**ASSIGNED TASK**
Transcribe the data that follows in full. Leave out the pictures.

**RECORDS FOR THIS TASK**
====
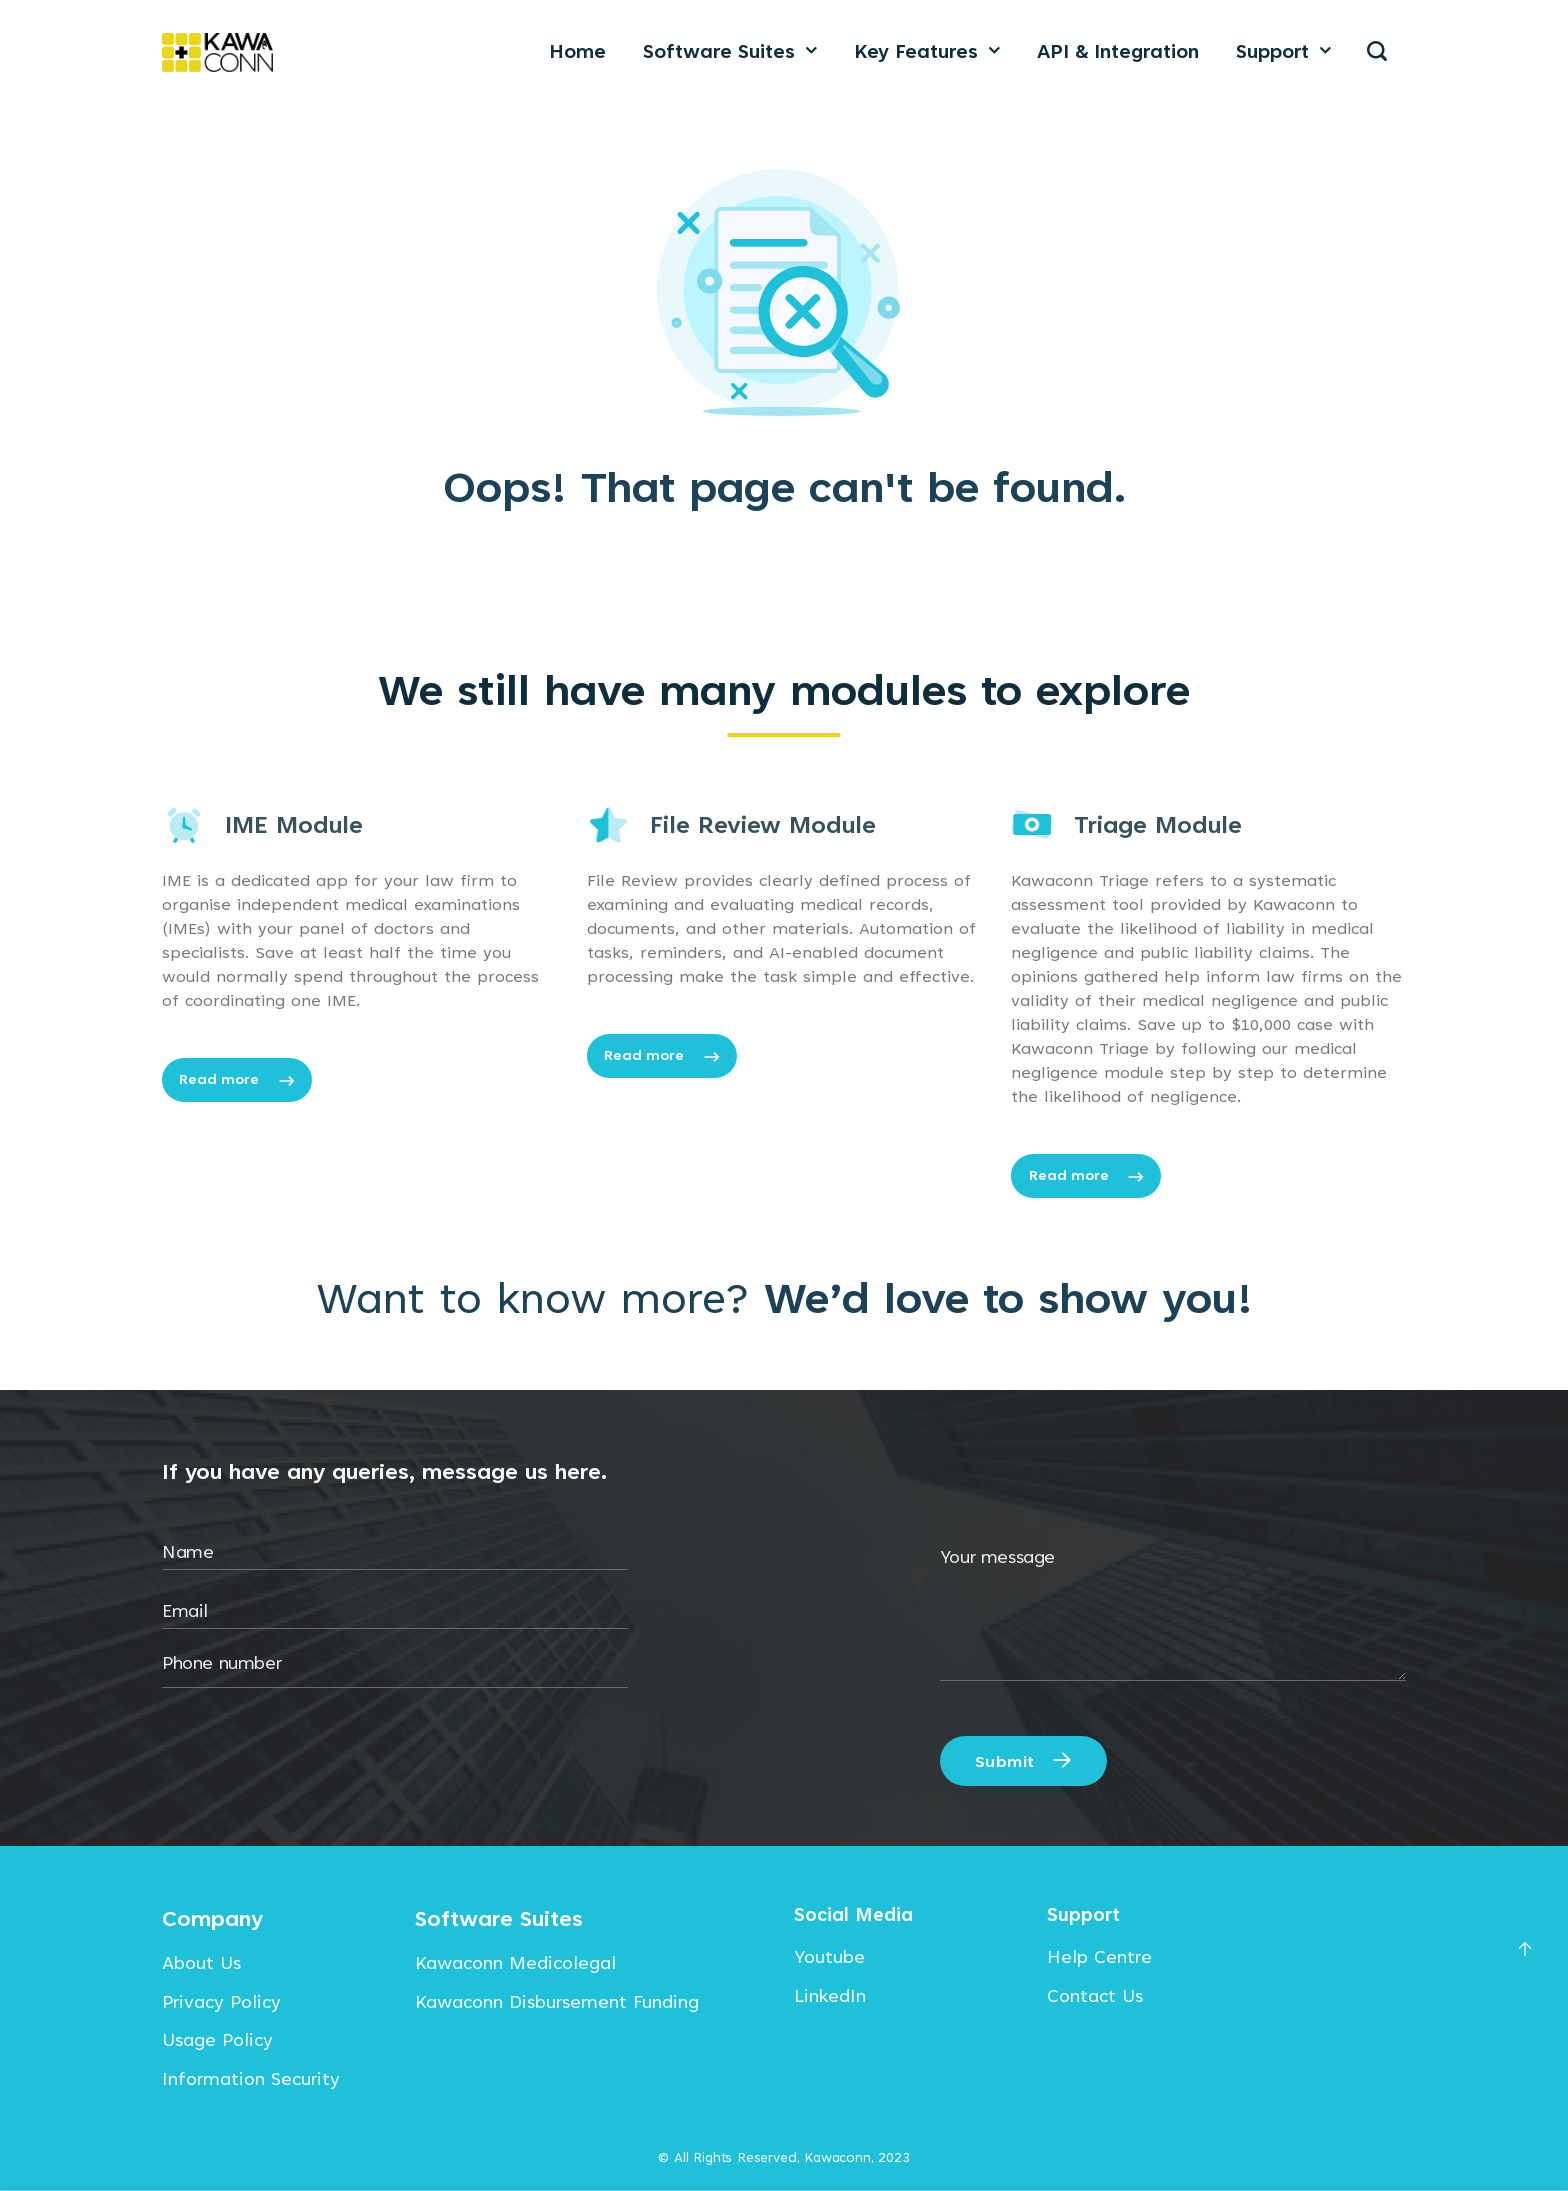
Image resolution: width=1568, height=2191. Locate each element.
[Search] (1377, 51)
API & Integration (1118, 51)
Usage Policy (217, 2039)
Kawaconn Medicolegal (515, 1962)
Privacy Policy (221, 2001)
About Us (201, 1962)
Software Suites (730, 51)
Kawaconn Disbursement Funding (557, 2001)
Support (1283, 51)
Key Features (927, 51)
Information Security (251, 2078)
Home (577, 51)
====
**SOLUTION BELOW**
Image resolution: width=1568, height=2191. Locate each element.
[Search] (1377, 51)
API & Integration (1118, 51)
Usage Policy (217, 2039)
Kawaconn Medicolegal (515, 1962)
Privacy Policy (221, 2001)
About Us (201, 1962)
Software Suites (730, 51)
Kawaconn Disbursement Funding (557, 2001)
Support (1283, 51)
Key Features (927, 51)
Information Security (251, 2078)
Home (577, 51)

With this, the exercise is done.